Instead, we are seeing policies and attitudes that give our existing small pool of higher-income earners all sorts of incentives to leave. In the knowledge economy, neither workers nor their jobs are tied to any one location. There has been an assumption by some in the brain drain debate that Canada does not need to worry as long as the number of skilled immigrants exceeds the number of people leaving. But many of the Canadians who are leaving today are taking their jobs with them, and in some cases, entire departments or laboratories. Immigrants cannot fill those jobs, because the jobs themselves are gone.


As a country, we have to figure out what will persuade people with global skills to want to come here and to stay here, to live here and to build successful enterprises here. If instead Canada insists on making itself unfriendly to excellence, to high achievers, if we fail to build up the number of high-skill, better paid jobs, who will pay tomorrow’s bills for social services?


Let me turn briefly to another example of the need for more forward-looking thinking. As part of its Canada Global Leadership Initiative, the BCNI asked Jack Mintz to update the work he did as chair of the Technical Committee on Business Taxation that reported in 1998. As he noted in a resulting paper for the C. D. Howe Institute, the rest of the world has discovered that there is no better way to attract investment and boost growth than to cut corporate taxes.


In the past three years, Canada has moved from middle of the pack to a high-tax country. That alone justifies commitment by the Minister of Finance to address corporate taxation, early on within his five-year framework, but Professor Mintz also has shown that corporate taxation provides a very effective avenue for growth.

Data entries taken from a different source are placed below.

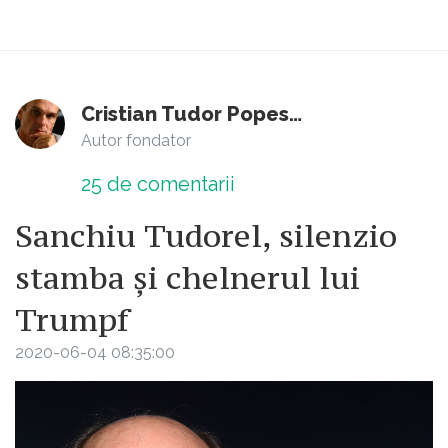
Cristian Tudor Popescu
Autor fondator
25
de comentarii
Sanchiu Tudorel, silenzio
stamba și chelnerul lui
Trumpf
2020-06-04 08:35:00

Ireland, for example, cut its corporate tax rate for manufacturing and financial services to ten percent about a decade ago, and has since reported the highest rate of growth in the industrialized world in real GDP per capita, the effective measure of standard of living. To put that another way, the real standard of living of Ireland’s citizens has gone up 18 times faster than that of Canadians over the past decade. And even though Ireland’s average corporate tax rate is less than one third that of Canada, it collects more corporate income tax revenue as a percentage of GDP. Lower rates have led to more companies reporting higher profits and a stronger tax base.


Canada has made great progress over the past decade. Opening ourselves to the world did pay off. The number of unemployed has dropped by 500,000 over the past six years, and the number of Canadians with jobs has grown by 1.8 million. But we have to make sure that globalization keeps paying off for all Canadians.


That means not slavishly copying the United States. It means we have to keep working to improve those things we already do better. And it means we have to face our weaknesses squarely and have the courage to deal with them.


Canadians have just finished a decade in which all their hard work left them a total of just five percent better off in terms of their real standard of living. I do not think they will reward any government that fails to improve on that dismal showing in the years to come. I would close by urging the committee strongly to keep its focus not on how to split up this year’s budget pie, but on how to make sure the pie keeps growing substantially bigger every year.